Il a dit à Décosterd :

— En somme c’est tant mieux. Il faut liquider cette affaire… J’y vais tout de suite. Et il saura du moins de quoi il en retournerait s’il venait jamais m’embêter… Toi, tu m’attends ici. Je serai de retour dans une demi-heure…

Puis il a paru hésiter, s’étant alors tourné à demi vers la maison et ce fut comme si d’abord il allait céder à ce mouvement ; mais, brusquement, il cède au mouvement contraire.

Il a ramené en avant sa casquette, et, tel qu’il était là, rien que son pantalon et sa chemise sur le corps, il se met en route à grands pas.

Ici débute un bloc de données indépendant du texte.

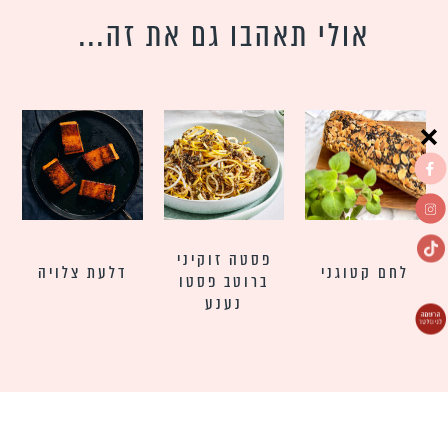
אולי תאהבו גם את זה...
פסטה זוקיני
לחם קטוגני
דלעת צלויה
ברוטב פסטו
נענע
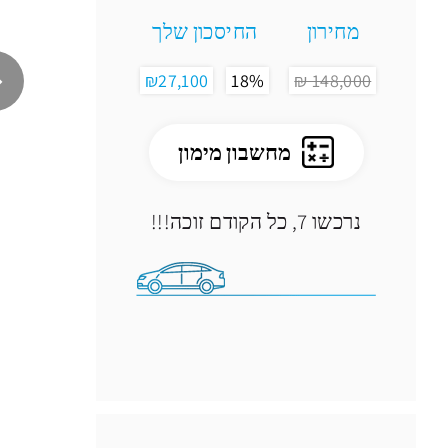
מחירון
החיסכון שלך
₪27,100
18%
148,000 ₪
מחשבון מימון
נרכשו 7
, כל הקודם זוכה!!!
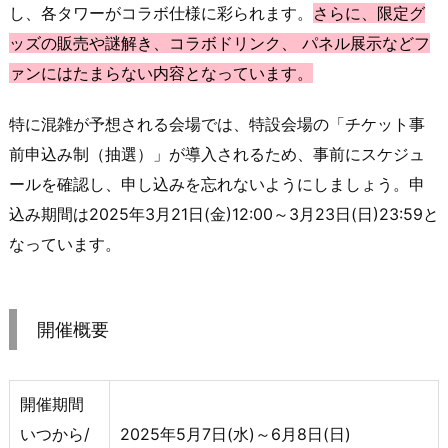
し、各タワーがコラボ仕様に彩られます。
さらに、限定グ
ッズの販売や謎解き、コラボドリンク、 パネル展示などフ
ァンにはたまらない内容となっています。
特に混雑が予想される会場では、特設会場の「チケット事
前申込み制（抽選）」が導入されるため、事前にスケジュ
ールを確認し、申し込みを忘れないようにしましょう。申
込み期間は2025年3月21日(金)12:00～3月23日(日)23:59と
なっています。
開催概要
開催期間
いつから/
2025年5月7日(水)～6月8日(日)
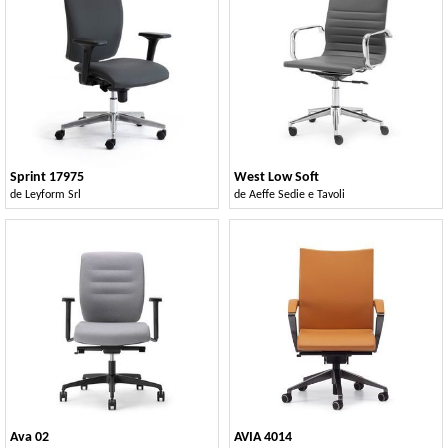
Sprint 17975
West Low Soft
de
Leyform Srl
de
Aeffe Sedie e Tavoli
Ava 02
AVIA 4014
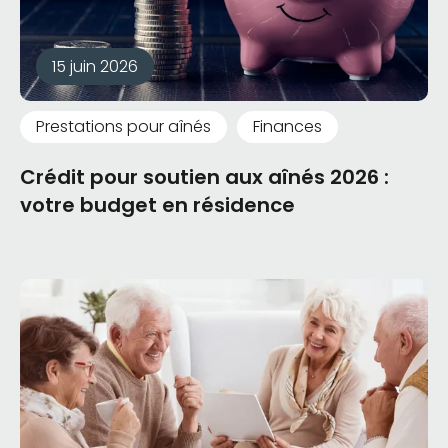
15 juin 2026
Prestations pour aînés
Finances
Crédit pour soutien aux aînés 2026 :
votre budget en résidence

— Toi tu ne bouges pas, avait-il dit encore à Décosterd. Et tu surveilles ce qui se passe.

Est-ce qu’elle avait entendu ? Est-ce qu’elle s’était doutée de ce qui venait de se passer ? Ou bien si c’est seulement qu’on s’ennuie ?

Si c’est qu’on est trop enfermée : — alors des images vous viennent et on finit par y céder ?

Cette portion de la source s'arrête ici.